** Data shown follows **

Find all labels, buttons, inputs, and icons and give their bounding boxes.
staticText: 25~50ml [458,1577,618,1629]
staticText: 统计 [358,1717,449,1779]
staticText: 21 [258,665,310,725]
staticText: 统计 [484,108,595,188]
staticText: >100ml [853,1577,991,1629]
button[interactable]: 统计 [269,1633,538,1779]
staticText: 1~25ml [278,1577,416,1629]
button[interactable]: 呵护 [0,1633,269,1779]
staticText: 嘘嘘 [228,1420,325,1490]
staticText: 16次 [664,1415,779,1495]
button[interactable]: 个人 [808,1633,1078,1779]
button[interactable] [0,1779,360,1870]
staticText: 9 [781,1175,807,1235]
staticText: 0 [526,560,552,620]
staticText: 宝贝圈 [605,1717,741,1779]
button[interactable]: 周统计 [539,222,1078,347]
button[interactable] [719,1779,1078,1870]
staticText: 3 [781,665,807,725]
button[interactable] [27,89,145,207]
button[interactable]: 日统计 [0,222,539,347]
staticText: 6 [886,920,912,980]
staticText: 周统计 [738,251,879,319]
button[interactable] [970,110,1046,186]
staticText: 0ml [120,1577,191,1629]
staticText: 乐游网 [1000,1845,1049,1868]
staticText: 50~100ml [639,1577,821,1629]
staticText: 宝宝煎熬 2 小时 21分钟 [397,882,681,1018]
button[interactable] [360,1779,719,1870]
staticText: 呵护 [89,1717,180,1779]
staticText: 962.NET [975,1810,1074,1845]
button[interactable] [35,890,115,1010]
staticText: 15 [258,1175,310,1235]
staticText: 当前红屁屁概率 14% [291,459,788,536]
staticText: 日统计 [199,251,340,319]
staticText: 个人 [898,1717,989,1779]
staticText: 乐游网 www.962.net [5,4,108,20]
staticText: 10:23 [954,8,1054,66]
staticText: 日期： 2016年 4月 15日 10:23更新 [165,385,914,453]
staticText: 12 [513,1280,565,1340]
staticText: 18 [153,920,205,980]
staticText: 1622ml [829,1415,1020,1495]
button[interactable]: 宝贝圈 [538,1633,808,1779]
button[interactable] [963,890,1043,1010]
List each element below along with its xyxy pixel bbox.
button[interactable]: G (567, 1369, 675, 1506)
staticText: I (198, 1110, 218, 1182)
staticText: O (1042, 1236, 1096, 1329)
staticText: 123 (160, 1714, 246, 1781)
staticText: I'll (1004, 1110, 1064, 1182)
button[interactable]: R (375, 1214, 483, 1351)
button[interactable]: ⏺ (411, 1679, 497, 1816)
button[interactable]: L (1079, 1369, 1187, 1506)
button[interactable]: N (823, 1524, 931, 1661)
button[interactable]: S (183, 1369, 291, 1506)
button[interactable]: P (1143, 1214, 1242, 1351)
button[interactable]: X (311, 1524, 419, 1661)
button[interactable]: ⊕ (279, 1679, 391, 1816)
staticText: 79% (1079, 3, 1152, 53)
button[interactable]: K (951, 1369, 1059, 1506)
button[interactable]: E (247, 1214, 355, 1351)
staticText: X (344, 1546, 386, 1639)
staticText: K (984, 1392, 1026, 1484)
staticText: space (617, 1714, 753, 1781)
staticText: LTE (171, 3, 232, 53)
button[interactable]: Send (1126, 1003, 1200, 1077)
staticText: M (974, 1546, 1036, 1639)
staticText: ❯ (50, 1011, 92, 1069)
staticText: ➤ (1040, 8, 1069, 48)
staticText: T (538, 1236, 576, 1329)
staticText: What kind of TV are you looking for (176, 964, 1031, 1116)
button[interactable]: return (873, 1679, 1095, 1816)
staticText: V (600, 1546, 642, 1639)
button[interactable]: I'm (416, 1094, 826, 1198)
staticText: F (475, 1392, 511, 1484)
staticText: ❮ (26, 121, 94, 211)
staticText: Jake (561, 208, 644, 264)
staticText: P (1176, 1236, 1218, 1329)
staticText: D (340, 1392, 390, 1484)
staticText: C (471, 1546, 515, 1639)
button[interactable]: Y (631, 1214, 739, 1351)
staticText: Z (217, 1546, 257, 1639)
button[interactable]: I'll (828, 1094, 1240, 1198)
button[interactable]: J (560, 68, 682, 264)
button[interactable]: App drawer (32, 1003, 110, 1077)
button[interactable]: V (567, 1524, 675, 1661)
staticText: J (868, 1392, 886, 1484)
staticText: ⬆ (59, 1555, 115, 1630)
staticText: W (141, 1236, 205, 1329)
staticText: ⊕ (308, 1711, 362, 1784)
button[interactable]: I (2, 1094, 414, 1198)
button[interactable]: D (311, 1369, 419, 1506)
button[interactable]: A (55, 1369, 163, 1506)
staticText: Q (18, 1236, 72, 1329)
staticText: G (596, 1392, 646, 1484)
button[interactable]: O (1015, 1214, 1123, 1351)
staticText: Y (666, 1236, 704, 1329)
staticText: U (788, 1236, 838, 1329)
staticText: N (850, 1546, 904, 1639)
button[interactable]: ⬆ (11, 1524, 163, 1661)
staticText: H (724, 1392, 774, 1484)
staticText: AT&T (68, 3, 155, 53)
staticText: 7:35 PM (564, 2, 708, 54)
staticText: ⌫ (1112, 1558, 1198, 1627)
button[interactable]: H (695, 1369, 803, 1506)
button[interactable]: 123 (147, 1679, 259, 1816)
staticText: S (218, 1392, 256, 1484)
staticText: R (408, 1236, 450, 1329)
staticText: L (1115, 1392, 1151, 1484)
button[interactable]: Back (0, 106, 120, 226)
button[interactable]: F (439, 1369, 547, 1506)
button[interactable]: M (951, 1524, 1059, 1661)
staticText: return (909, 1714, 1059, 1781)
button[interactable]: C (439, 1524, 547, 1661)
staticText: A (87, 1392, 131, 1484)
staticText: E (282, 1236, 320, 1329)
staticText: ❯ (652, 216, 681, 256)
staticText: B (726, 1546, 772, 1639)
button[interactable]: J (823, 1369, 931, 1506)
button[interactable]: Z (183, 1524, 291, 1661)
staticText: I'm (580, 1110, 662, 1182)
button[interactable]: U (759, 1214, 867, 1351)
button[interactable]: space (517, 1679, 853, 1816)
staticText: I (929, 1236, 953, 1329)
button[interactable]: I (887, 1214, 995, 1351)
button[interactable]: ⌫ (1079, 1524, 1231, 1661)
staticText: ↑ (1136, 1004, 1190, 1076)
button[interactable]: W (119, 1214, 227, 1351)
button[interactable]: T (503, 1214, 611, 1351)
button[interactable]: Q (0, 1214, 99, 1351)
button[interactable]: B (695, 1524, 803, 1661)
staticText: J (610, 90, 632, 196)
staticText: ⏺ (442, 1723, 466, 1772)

** End of Data shown **

What you will do
For the records above, state how many lines contain the word "space". Give only the number.

The answer
2